Records supplied ::
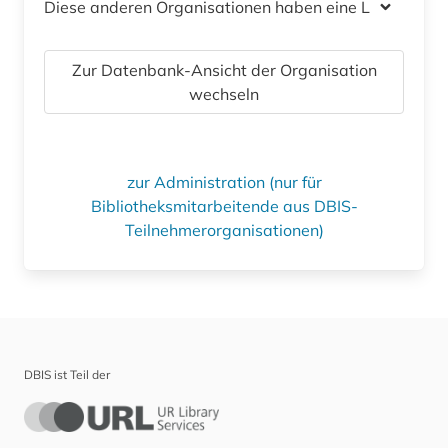
Diese anderen Organisationen haben eine Lizenz
Zur Datenbank-Ansicht der Organisation
wechseln
zur Administration (nur für
Bibliotheksmitarbeitende aus DBIS-
Teilnehmerorganisationen)
DBIS ist Teil der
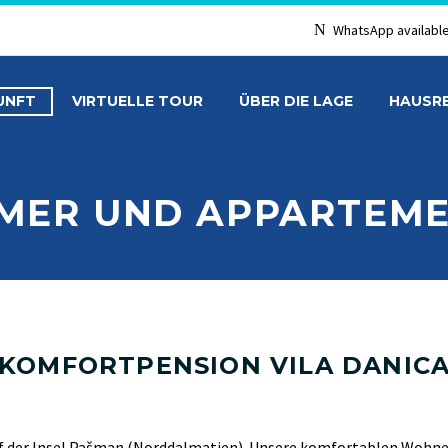
WhatsApp availabl
UNFT
VIRTUELLE TOUR
ÜBER DIE LAGE
HAUSR
MER UND APPARTEM
KOMFORTPENSION VILA DANIC
uf der Insel Pašman (Norddalmatien).
Unsere komfortablen Wohnei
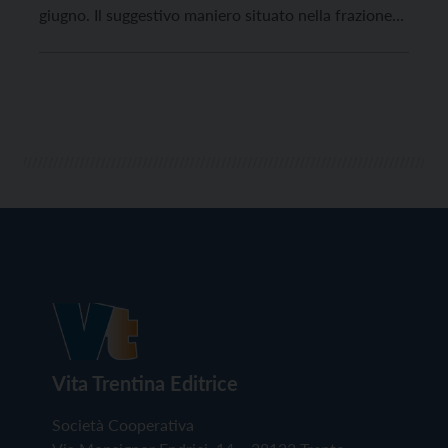
giugno. Il suggestivo maniero situato nella frazione
di Sabbionara, così come tanti altri luoghi di cui il
FAI si prende cura in tutta Italia, sarà visitabile a
contributo libero volontario, […]
Vita Trentina Editrice
Società Cooperativa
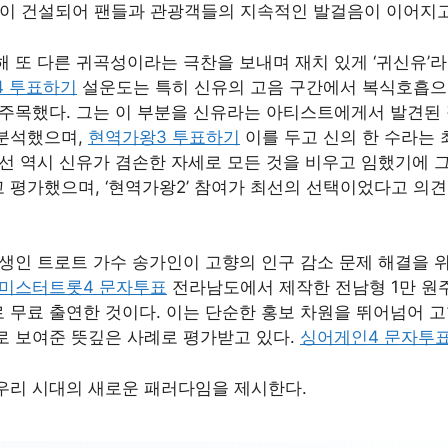
을’이 건설되어 팬들과 관광객들의 지속적인 발걸음이 이어지고
해 또 다른 귀곡성이라는 극찬을 보내며 재치 있게 ‘귀신유’
4 투표하기
설운도는 특히 신유의 고음 구간에서 복식호흡으
 주목했다. 그는 이 부분을 신유라는 아티스트에게서 발견된 
분석했으며,
현역가왕3 투표하기
이를 두고 신의 한 수라는 
명선 역시 신유가 겸손한 자세로 모든 것을 비우고 임했기에 
 평가했으며, ‘현역가왕2’ 참여가 최선의 선택이었다고 의
생인 트로트 가수 송가인이 고향의 인구 감소 문제 해결을 위
미스터트롯4 문자투표
전라남도에서 제작한 전남형 1만 원
 무료 출연한 것이다. 이는 단순한 홍보 차원을 뛰어넘어 고
로 보여준 뜻깊은 사례로 평가받고 있다.
싱어게인4 문자투
우리 시대의 새로운 패러다임을 제시한다.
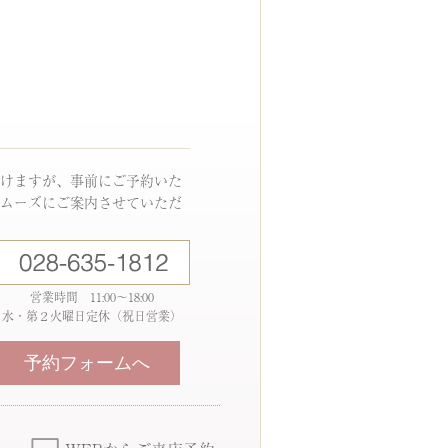
けますが、事前にご予約いた
ムーズにご案内させていただ
営業時間 11:00～18:00
水・第２火曜日定休（祝日営業）
予約フォームへ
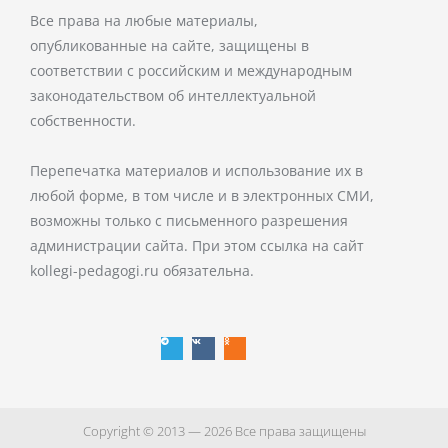
Все права на любые материалы,
опубликованные на сайте, защищены в
соответствии с российским и международным
законодательством об интеллектуальной
собственности.
Перепечатка материалов и использование их в
любой форме, в том числе и в электронных СМИ,
возможны только с письменного разрешения
администрации сайта. При этом ссылка на сайт
kollegi-pedagogi.ru обязательна.
T
V
O
e
k
d
l
n
e
o
g
k
r
l
a
a
m
s
s
n
i
k
i
Copyright © 2013 — 2026 Все права защищены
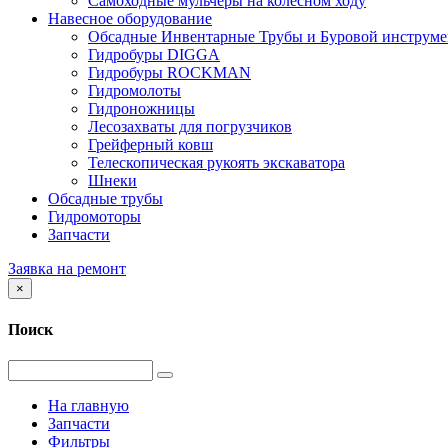
Самоходные мульчеры на колесном ходу
Навесное оборудование
Обсадные Инвентарные Трубы и Буровой инструме
Гидробуры DIGGA
Гидробуры ROCKMAN
Гидромолоты
Гидроножницы
Лесозахваты для погрузчиков
Грейферный ковш
Телескопическая рукоять экскаватора
Шнеки
Обсадные трубы
Гидромоторы
Запчасти
Заявка на ремонт
×
Поиск
На главную
Запчасти
Фильтры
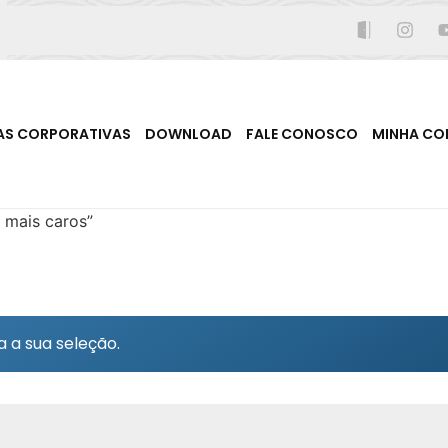
AS CORPORATIVAS
DOWNLOAD
FALE CONOSCO
MINHA CO
 mais caros”
 a sua seleção.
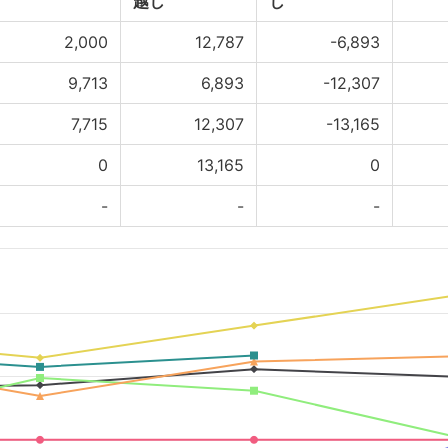
越し
し
2,000
12,787
-6,893
9,713
6,893
-12,307
7,715
12,307
-13,165
0
13,165
0
-
-
-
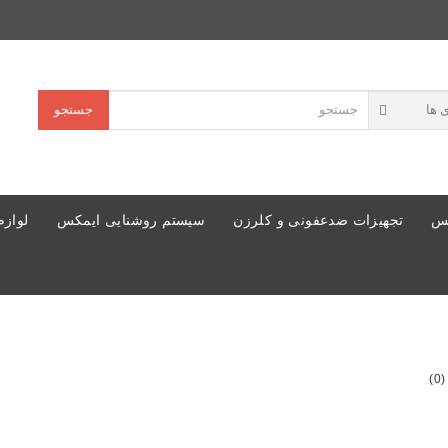
جستجو
کس
تجهیزات ضدعفونی و کلرزن
سیستم روشنایی ایمکس
لوازم
)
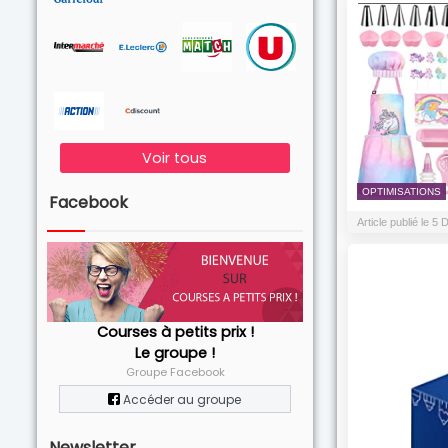
Voir tous
OPTIMISATIONS
Facebook
Article publié le 
Courses à petits prix !
Le groupe !
Groupe Facebook
Accéder au groupe
Newsletter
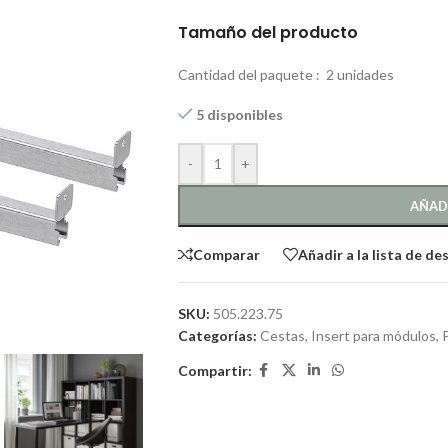
Tamaño del producto
Cantidad del paquete :
2 unidades
5 disponibles
-
+
AÑAD
Comparar
Añadir a la lista de de
SKU:
505.223.75
Categorías:
Cestas, Insert para módulos
,
Compartir:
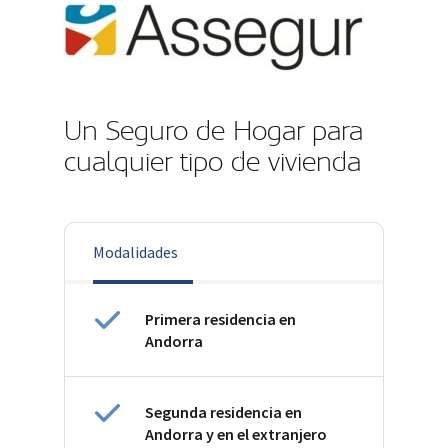
Un Seguro de Hogar para
cualquier tipo de vivienda
Modalidades
Primera residencia en
Andorra
Segunda residencia en
Andorra y en el extranjero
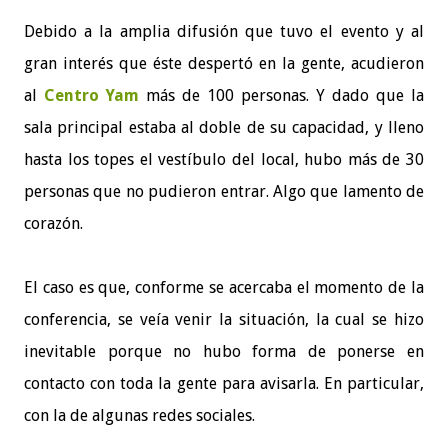
Debido a la amplia difusión que tuvo el evento y al
gran interés que éste despertó en la gente, acudieron
al
Centro Yam
más de 100 personas. Y dado que la
sala principal estaba al doble de su capacidad, y lleno
hasta los topes el vestíbulo del local, hubo más de 30
personas que no pudieron entrar. Algo que lamento de
corazón.
El caso es que, conforme se acercaba el momento de la
conferencia, se veía venir la situación, la cual se hizo
inevitable porque no hubo forma de ponerse en
contacto con toda la gente para avisarla. En particular,
con la de algunas redes sociales.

Work to complete :: In the listing above, find the line with "Segunda residencia en" and the line with "El caso es que, conforme". Set down both and every line between them, minus the pictures.

Exercise answer ::
Segunda residencia en
Andorra y en el extranjero
Debido a la amplia difusión que tuvo el evento y al
gran interés que éste despertó en la gente, acudieron
al
Centro Yam
más de 100 personas. Y dado que la
sala principal estaba al doble de su capacidad, y lleno
hasta los topes el vestíbulo del local, hubo más de 30
personas que no pudieron entrar. Algo que lamento de
corazón.
El caso es que, conforme se acercaba el momento de la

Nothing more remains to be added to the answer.